Reproduce the records. Keep every word exact and include no images.

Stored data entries
○ ○ ○ ○

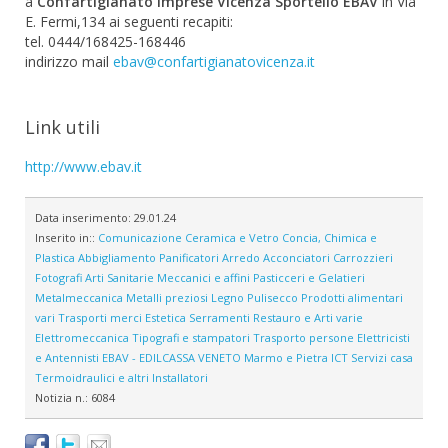
a
Confartigianato Imprese Vicenza Sportello EBAV
in Via
E. Fermi,134 ai seguenti recapiti:
tel. 0444/168425-168446
indirizzo mail
ebav@confartigianatovicenza.it
Link utili
http://www.ebav.it
Data inserimento:
29.01.24
Inserito in::
Comunicazione
Ceramica e Vetro
Concia, Chimica e
Plastica
Abbigliamento
Panificatori
Arredo
Acconciatori
Carrozzieri
Fotografi
Arti Sanitarie
Meccanici e affini
Pasticceri e Gelatieri
Metalmeccanica
Metalli preziosi
Legno
Pulisecco
Prodotti alimentari
vari
Trasporti merci
Estetica
Serramenti
Restauro e Arti varie
Elettromeccanica
Tipografi e stampatori
Trasporto persone
Elettricisti
e Antennisti
EBAV - EDILCASSA VENETO
Marmo e Pietra
ICT
Servizi casa
Termoidraulici e altri Installatori
Notizia n.:
6084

○ ○ ○ ○

#### FINAL ANSWER
a
Confartigianato Imprese Vicenza Sportello EBAV
in Via
E. Fermi,134 ai seguenti recapiti:
tel. 0444/168425-168446
indirizzo mail
ebav@confartigianatovicenza.it
Link utili
http://www.ebav.it
Data inserimento:
29.01.24
Inserito in::
Comunicazione
Ceramica e Vetro
Concia, Chimica e
Plastica
Abbigliamento
Panificatori
Arredo
Acconciatori
Carrozzieri
Fotografi
Arti Sanitarie
Meccanici e affini
Pasticceri e Gelatieri
Metalmeccanica
Metalli preziosi
Legno
Pulisecco
Prodotti alimentari
vari
Trasporti merci
Estetica
Serramenti
Restauro e Arti varie
Elettromeccanica
Tipografi e stampatori
Trasporto persone
Elettricisti
e Antennisti
EBAV - EDILCASSA VENETO
Marmo e Pietra
ICT
Servizi casa
Termoidraulici e altri Installatori
Notizia n.:
6084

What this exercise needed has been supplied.